In the controller, devices as they appear on a SAS domain (or
direct-attached SATA devices) are represented by memory structures known
as "Remote Node Contexts" (RNCs).  These structures are transferred from
main memory to the controller using a set of register commands; these
commands include setting up the context ("posting"), removing the
context ("invalidating"), and commands to control the scheduling of
commands and connections to that remote device ("suspensions" and
"resumptions").  There is a similar path to control RNC scheduling from
the protocol engine, which interprets the results of command and data
transmission and reception.

In general, the controller chooses among non-suspended RNCs to find one
that has work requiring scheduling the transmission of command and data
frames to a target.  Likewise, when a target tries to return data back
to the initiator, the state of the RNC is used by the controller to
determine how to treat the incoming request. As an example, if the RNC
is in the state "TX/RX Suspended", incoming SSP connection requests from
the target will be rejected by the controller hardware.  When an RNC is
"TX Suspended", it will not be selected by the controller hardware to
start outgoing command or data operations (with certain priority-based
exceptions).

As mentioned above, there are two sources for management of the RNC
states: commands from driver software, and the result of transmission
and reception conditions of commands and data signaled by the controller
hardware.  As an example of the latter, if an outgoing SSP command ends
with a OPEN_REJECT(BAD_DESTINATION) status, the RNC state will
transition to the "TX Suspended" state, and this is signaled by the
controller hardware in the status to the completion of the pending
command as well as signaled in a controller hardware event.  Examples of
the former are included in the patch changelogs.

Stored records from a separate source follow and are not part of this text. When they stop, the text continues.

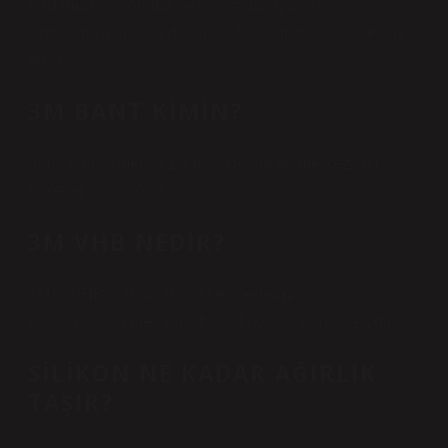
sızdırmazlık, koruma ve yapıştırma gibi birçok
uygulama için ısıya dayanıklı tasarımlar sıklıkla tercih
edilir.
3M BANT KIMIN?
3M Şirketi, Amerika Birleşik Devletleri merkezli bir
şirketler topluluğudur.
3M VHB NEDIR?
3M™ VHB™ Bantlar, yüksek performanslı akrilik
yapıştırıcılarla üretilen çift taraflı köpük bant ailesidir.
SILIKON NE KADAR AĞIRLIK
TAŞIR?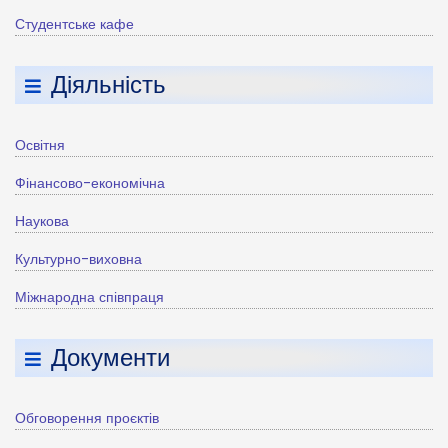
Студентське кафе
Діяльність
Освітня
Фінансово-економічна
Наукова
Культурно-виховна
Міжнародна співпраця
Документи
Обговорення проєктів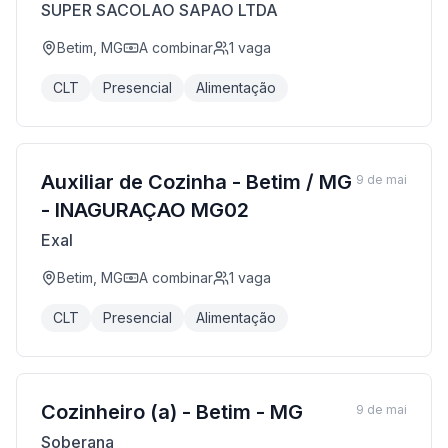
SUPER SACOLAO SAPAO LTDA
Betim, MG
A combinar
1
vaga
CLT
Presencial
Alimentação
Auxiliar de Cozinha - Betim / MG
9 de mai
- INAGURAÇAO MG02
Exal
Betim, MG
A combinar
1
vaga
CLT
Presencial
Alimentação
Cozinheiro (a) - Betim - MG
9 de mai
Soberana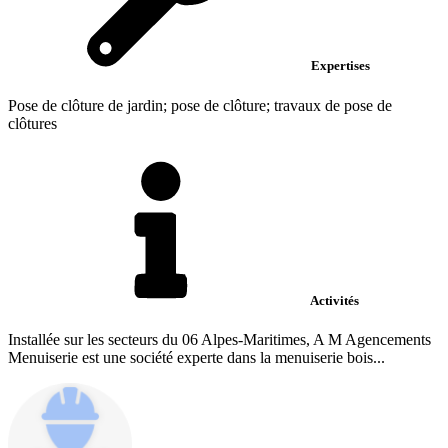
Expertises
Pose de clôture de jardin; pose de clôture; travaux de pose de
clôtures
Activités
Installée sur les secteurs du 06 Alpes-Maritimes, A M Agencements
Menuiserie est une société experte dans la menuiserie bois...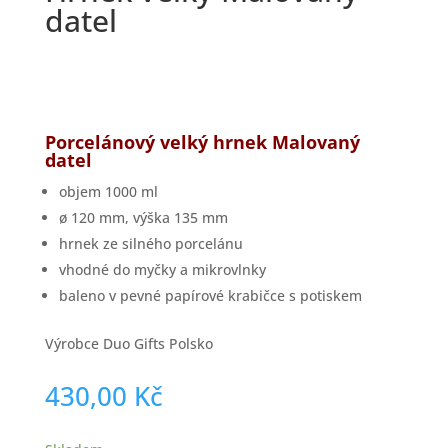
datel
Porcelánový velký hrnek Malovaný
datel
objem 1000 ml
ø 120 mm, výška 135 mm
hrnek ze silného porcelánu
vhodné do myčky a mikrovlnky
baleno v pevné papírové krabičce s potiskem
Výrobce Duo Gifts Polsko
430,00
Kč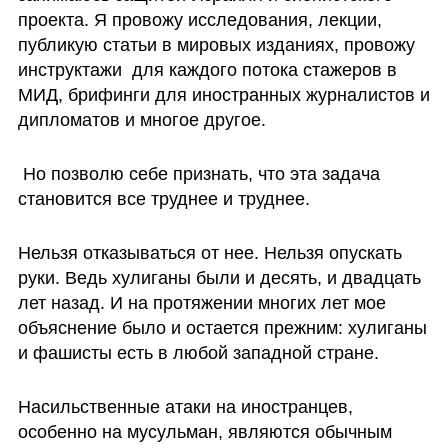
проекта. Я провожу исследования, лекции, 
публикую статьи в мировых изданиях, провожу 
инструктажи  для каждого потока стажеров в 
МИД, брифинги для иностранных журналистов и 
дипломатов и многое другое.
 Но позволю себе признать, что эта задача 
становится все труднее и труднее. 
Нельзя отказываться от нее. Нельзя опускать 
руки. Ведь хулиганы были и десять, и двадцать 
лет назад. И на протяжении многих лет мое 
объяснение было и остается прежним: хулиганы 
и фашисты есть в любой западной стране. 
Насильственные атаки на иностранцев, 
особенно на мусульман, являются обычным 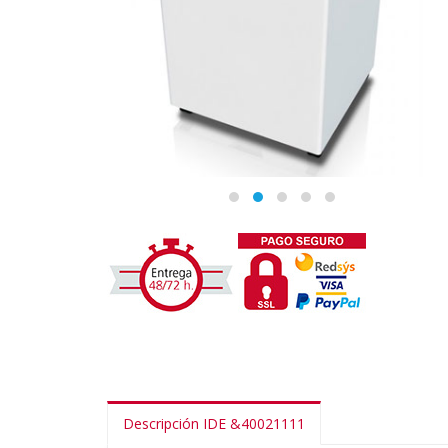
Descripción IDE &40021111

Driver software is required to suspend the RNC in a "TX/RX Suspended"
condition before any outstanding commands can be terminated.  Failure to
guarantee this can lead to a complete hardware hang condition.  Earlier
versions of the driver software did not guarantee that an RNC was
correctly managed before I/O termination, and so operated in an unsafe
way.

Further, the driver performed unnecessary contortions to preserve the
remote device command state and so was more complicated than it needed
to be.  A simplifying driver assumption is that once an I/O has entered
the error handler path without having completed in the target, the
requirement on the driver is that all use of the sas_task must end.
Beyond that, recovery of operation is dependent on libsas and other
components to reset, rediscover and reconfigure the device before normal
operation can restart.  In the driver, this simplifying assumption meant
that the RNC management could be reduced to entry into the suspended
state, terminating the targeted I/O request, and resuming the RNC as
needed for device-specific management such as an SSP Abort Task or LUN
Reset Management request.

---

Jeff Skirvin (37):
      isci: Manage the link layer hang detect timer for RNC suspensions.
      isci: Fixed bug in resumption from RNC Tx/Rx suspend state.
      isci: Handle all suspending TC completions
      isci: Terminate outstanding TCs on TX/RX RNC suspensions.
      isci: Manage device suspensions during TC terminations.
      isci: Remote device must be suspended for NCQ cleanup.
      isci: Remote device stop also suspends the RNC and terminates I/O.
      isci: Escalate to I_T_Nexus_Reset when the device is gone.
      isci: Redesign device suspension, abort, cleanup.
      isci: Add suspension cases for RNC INVALIDATING, POSTING states.
      isci: Device access in the error path does not depend on IDEV_GONE.
      isci: All pending TCs are terminated when the RNC is invalidated.
      isci: Only set IDEV_GONE in the device stop path.
      isci: Remove isci_device reqs_in_process and dev_node from isci_device.
      isci: Distinguish between remote device suspension cases
      isci: Fix the terminated I/O to not call sas_task_abort().
      isci: Save the suspension hint for upcoming suspensions.
      isci: Manage the LLHANG timer enable/disable per-device.
      isci: Make sure all TCs are terminated and cleaned in LUN reset.
      isci: Implement waiting for suspend in the abort path.
      isci: When in the abort path, defeat other resume calls until done.
      isci: Callbacks to libsas occur under scic_lock and are synchronized.
      isci: Manage tag releases differently when aborting tasks.
      isci: Fix RNC suspend call for SCI_RESUMING state.
      isci: Wait for RNC resumption before leaving the abort path.
      isci: Directly control IREQ_ABORT_PATH_ACTIVE when completing TMFs.
      isci: Add protocol indicator for TMF requests.
      isci: Added timeouts to RNC suspensions in the abort path.
      isci: Change the phy control and link reset interface for HW reasons.
      isci: Don't wait for an RNC suspend if it's being destroyed.
      isci: Restore the ATAPI device RNC management code.
      isci: Check IDEV_GONE before performing abort path operations.
      isci: Remove obviated host callback list.
      isci: Manage the IREQ_NO_AUTO_FREE_TAG under scic_lock.
      isci: Fix RNC AWAIT_SUSPENSION->INVALIDATING transition.
      isci: Fixed RNC bug that lost the suspension or resumption during destroy
      isci: End the RNC resumption wait when the RNC is destroyed.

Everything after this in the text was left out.